1. e4 e5 2. Nf3 Nc6 3. Bb5 a6
4. Ba4 Nf6 5. O-O Be7 6. Re1 b5 7. Bb3 d6 8. c3 O-O 9. h3 Nb8 10. d4 Nbd7
11. c4 c6 12. cxb5 axb5 13. Nc3 Bb7 14. Bg5 b4 15. Nb1 h6 16. Bh4 c5 17. dxe5
Nxe4 18. Bxe7 Qxe7 19. exd6 Qf6 20. Nbd2 Nxd6 21. Nc4 Nxc4 22. Bxc4 Nb6
23. Ne5 Rae8 24. Bxf7+ Rxf7 25. Nxf7 Rxe1+ 26. Qxe1 Kxf7 27. Qe3 Qg5 28. Qxg5
hxg5 29. b3 Ke6 30. a3 Kd6 31. axb4 cxb4 32. Ra5 Nd5 33. f3 Bc8 34. Kf2 Bf5
35. Ra7 g6 36. Ra6+ Kc5 37. Ke1 Nf4 38. g3 Nxh3 39. Kd2 Kb5 40. Rd6 Kc5 41. Ra6
Nf2 42. g4 Bd3 43. Re6 1/2-1/2

But we face a problem here. If we simply save this algebraic notation as a file, we lose important metadata about the match itself, along with the players.

The PGN format is a solution to this problem.

Portable Game Notation (PGN) is a plain-text computer-processible format for recording chess games (both the moves and related data), supported by many chess programs.

For example, the PGN data for the previously discussed match between Bobby Fischer and Boris Spassky would be:

[Event "F/S Return Match"]
[Site "Belgrade, Serbia JUG"]
[Date "1992.11.04"]
[Round "29"]
[White "Fischer, Robert J."]
[Black "Spassky, Boris V."]
[Result "1/2-1/2"]

1. e4 e5 2. Nf3 Nc6 3. Bb5 a6
4. Ba4 Nf6 5. O-O Be7 6. Re1 b5 7. Bb3 d6 8. c3 O-O 9. h3 Nb8 10. d4 Nbd7
11. c4 c6 12. cxb5 axb5 13. Nc3 Bb7 14. Bg5 b4 15. Nb1 h6 16. Bh4 c5 17. dxe5
Nxe4 18. Bxe7 Qxe7 19. exd6 Qf6 20. Nbd2 Nxd6 21. Nc4 Nxc4 22. Bxc4 Nb6
23. Ne5 Rae8 24. Bxf7+ Rxf7 25. Nxf7 Rxe1+ 26. Qxe1 Kxf7 27. Qe3 Qg5 28. Qxg5
hxg5 29. b3 Ke6 30. a3 Kd6 31. axb4 cxb4 32. Ra5 Nd5 33. f3 Bc8 34. Kf2 Bf5
35. Ra7 g6 36. Ra6+ Kc5 37. Ke1 Nf4 38. g3 Nxh3 39. Kd2 Kb5 40. Rd6 Kc5 41. Ra6
Nf2 42. g4 Bd3 43. Re6 1/2-1/2

Observe how the PGN format simply consists of two sections:

PGN files are typically stored in .pgn files, but since they are just plain-text like FEN strings, they can be stored with any extension.

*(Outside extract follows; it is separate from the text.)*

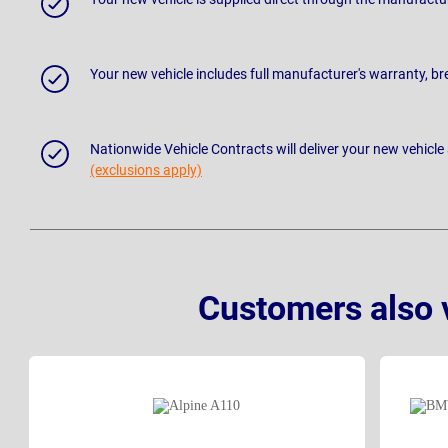
Your new vehicle includes full manufacturer's warranty, 
Nationwide Vehicle Contracts will deliver your new vehicle
(exclusions apply)
Customers also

Note that there may be differences in the metadata fields and game record format in PGN.

For example, the most popular online chess server Lichess uses a different format, with many more fields in the metadata section. However, the most striking difference is the eval and clk readings in the game record, which indicate the Stockfish chess engine evaluation of the current position, and the time marker on the clock at the time of the move of the current position, respectively.

[Event "Rated Bullet tournament https://lichess.org/tournament/yc1WW2Ox"]
[Site "https://lichess.org/PpwPOZMq"]
[White "Abbot"]
[Black "Costello"]
[Result "0-1"]
[UTCDate "2017.04.01"]
[UTCTime "11:32:01"]
[WhiteElo "2100"]
[BlackElo "2000"]
[WhiteRatingDiff "-4"]
[BlackRatingDiff "+1"]
[WhiteTitle "FM"]
[BlackTitle "GM"]
[ECO "B30"]
[Opening "Sicilian Defense: Old Sicilian"]
[TimeControl "300+0"]
[Termination "Time forfeit"]

1. e4 { [%eval 0.17] [%clk 0:00:30] } 1... c5 { [%eval 0.19] [%clk 0:00:30] }
2. Nf3 { [%eval 0.25] [%clk 0:00:29] } 2... Nc6 { [%eval 0.33] [%clk 0:00:30] }
3. Bc4 { [%eval -0.13] [%clk 0:00:28] } 3... e6 { [%eval -0.04] [%clk 0:00:30] }
4. c3 { [%eval -0.4] [%clk 0:00:27] } 4... b5? { [%eval 1.18] [%clk 0:00:30] }
5. Bb3?! { [%eval 0.21] [%clk 0:00:26] } 5... c4 { [%eval 0.32] [%clk 0:00:29] }
6. Bc2 { [%eval 0.2] [%clk 0:00:25] } 6... a5 { [%eval 0.6] [%clk 0:00:29] }
7. d4 { [%eval 0.29] [%clk 0:00:23] } 7... cxd3 { [%eval 0.6] [%clk 0:00:27] }
8. Qxd3 { [%eval 0.12] [%clk 0:00:22] } 8... Nf6 { [%eval 0.52] [%clk 0:00:26] }
9. e5 { [%eval 0.39] [%clk 0:00:21] } 9... Nd5 { [%eval 0.45] [%clk 0:00:25] }
10. Bg5?! { [%eval -0.44] [%clk 0:00:18] } 10... Qc7 { [%eval -0.12] [%clk 0:00:23] }
11. Nbd2?? { [%eval -3.15] [%clk 0:00:14] } 11... h6 { [%eval -2.99] [%clk 0:00:23] }
12. Bh4 { [%eval -3.0] [%clk 0:00:11] } 12... Ba6? { [%eval -0.12] [%clk 0:00:23] }
13. b3?? { [%eval -4.14] [%clk 0:00:02] } 13... Nf4? { [%eval -2.73] [%clk 0:00:21] } 0-1

Now, this is the PGN data for just one chess game. However, .pgn files typically contain more than one chess game. The most notable example would once again be from Lichess' standard public database of chess games, where some .pgn files contain the data of upwards of 20 million chess games.